The net relative speed (Moon minus Sun) thus ranges from about 10.8 to 14.5 degrees per day. A tithi at maximum speed takes 12 / 14.5 = approximately 19.9 hours. A tithi at minimum speed takes 12 / 10.8 = approximately 26.7 hours. This is why no two consecutive tithis are identical in length, and why the Panchang must be computed fresh for every day and location rather than simply following a fixed schedule.
The Hindu calendar day (divasa) is reckoned from one sunrise to the next. The tithi prevailing at the moment of local sunrise determines that day's official tithi. In the most common scenario, a tithi starts after one sunrise and ends before the next — that tithi is present at the first sunrise but not the second, and the day bears its name. When a tithi spans two sunrises (is present at both), we have a Vriddhi situation. When a tithi fits entirely between two sunrises (present at neither), we have a Kshaya situation.
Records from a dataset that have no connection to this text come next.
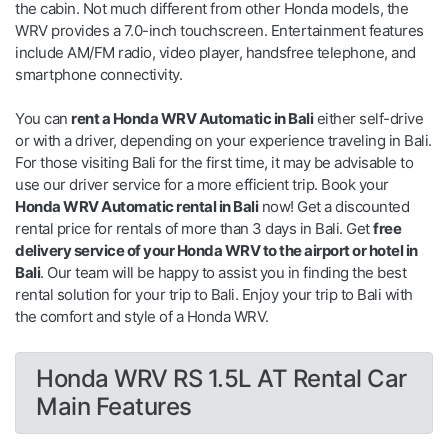
the cabin. Not much different from other Honda models, the
WRV provides a 7.0-inch touchscreen. Entertainment features
include AM/FM radio, video player, handsfree telephone, and
smartphone connectivity.
You can
rent a Honda WRV Automatic in Bali
either self-drive
or with a driver, depending on your experience traveling in Bali.
For those visiting Bali for the first time, it may be advisable to
use our driver service for a more efficient trip. Book your
Honda WRV Automatic rental in Bali
now! Get a discounted
rental price for rentals of more than 3 days in Bali. Get
free
delivery service of your Honda WRV to the airport or hotel in
Bali
. Our team will be happy to assist you in finding the best
rental solution for your trip to Bali. Enjoy your trip to Bali with
the comfort and style of a Honda WRV.
Honda WRV RS 1.5L AT Rental Car
Main Features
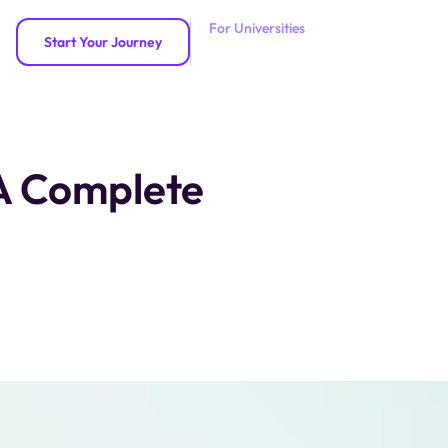
For Universities
Start Your Journey
 A Complete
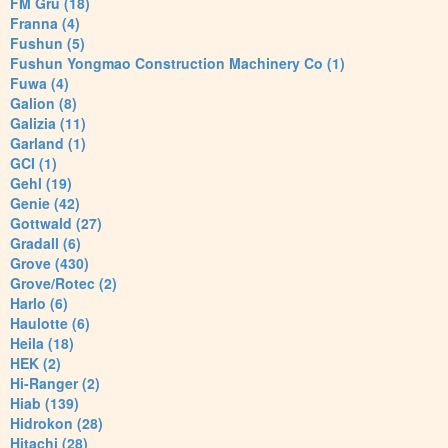
FM Gru (18)
Franna (4)
Fushun (5)
Fushun Yongmao Construction Machinery Co (1)
Fuwa (4)
Galion (8)
Galizia (11)
Garland (1)
GCI (1)
Gehl (19)
Genie (42)
Gottwald (27)
Gradall (6)
Grove (430)
Grove/Rotec (2)
Harlo (6)
Haulotte (6)
Heila (18)
HEK (2)
Hi-Ranger (2)
Hiab (139)
Hidrokon (28)
Hitachi (28)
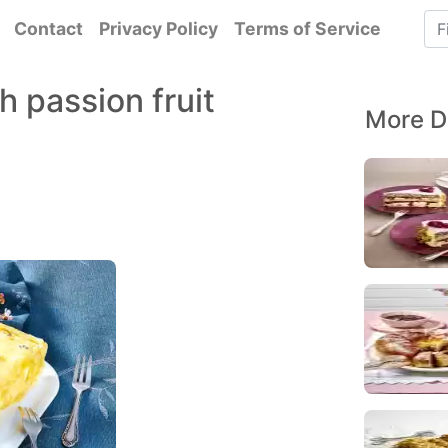
Contact
Privacy Policy
Terms of Service
h passion fruit
More D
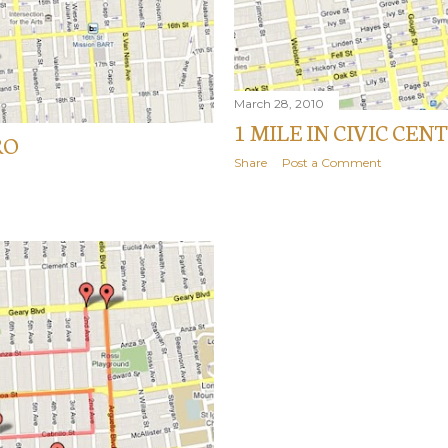
March 28, 2010
1 MILE IN CIVIC CEN
RO
Share
Post a Comment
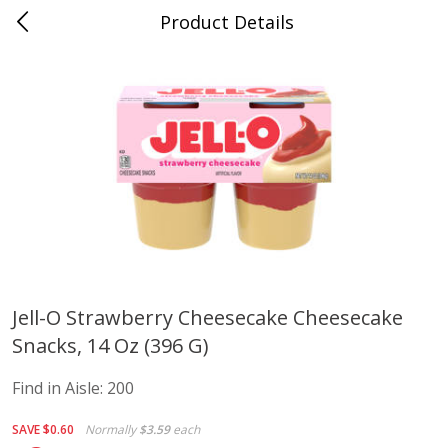
Product Details
Advance, MO
Meat & Seafood
470
more
Jell-O Strawberry Cheesecake Cheesecake
Snacks, 14 Oz (396 G)
Ball Park Bun Length Hot Dogs,
Ball Park Classic Hot Dogs,
Classic, 8 Count
Count, 15 Oz (425 G)
Find in Aisle:
200
Find in Aisle
:
300
Find in Aisle
:
300
SAVE
$0.60
Normally
$3.59
each
Save
$2.95
Save
$2.95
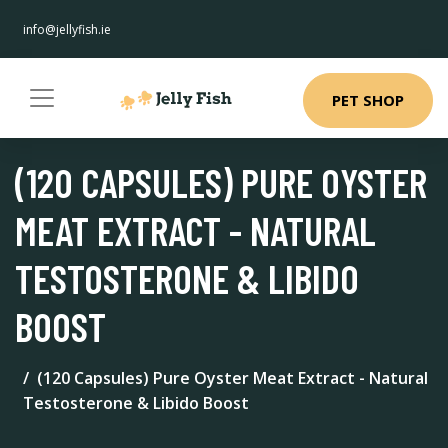
info@jellyfish.ie
PET SHOP
(120 CAPSULES) PURE OYSTER
MEAT EXTRACT - NATURAL
TESTOSTERONE & LIBIDO
BOOST
(120 Capsules) Pure Oyster Meat Extract - Natural
Testosterone & Libido Boost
The rules for handling Kshaya and Vriddhi tithis are codified in Dharmashastra texts like the Nirnaya Sindhu (17th century) and Dharma Sindhu, which serve as authoritative guides for festival and ritual scheduling. Surya Siddhanta provides the mathematical foundation, while texts like Muhurta Chintamani elaborate on the practical implications for electional astrology. The sunrise-reckoning convention is universal across all Hindu Panchang traditions.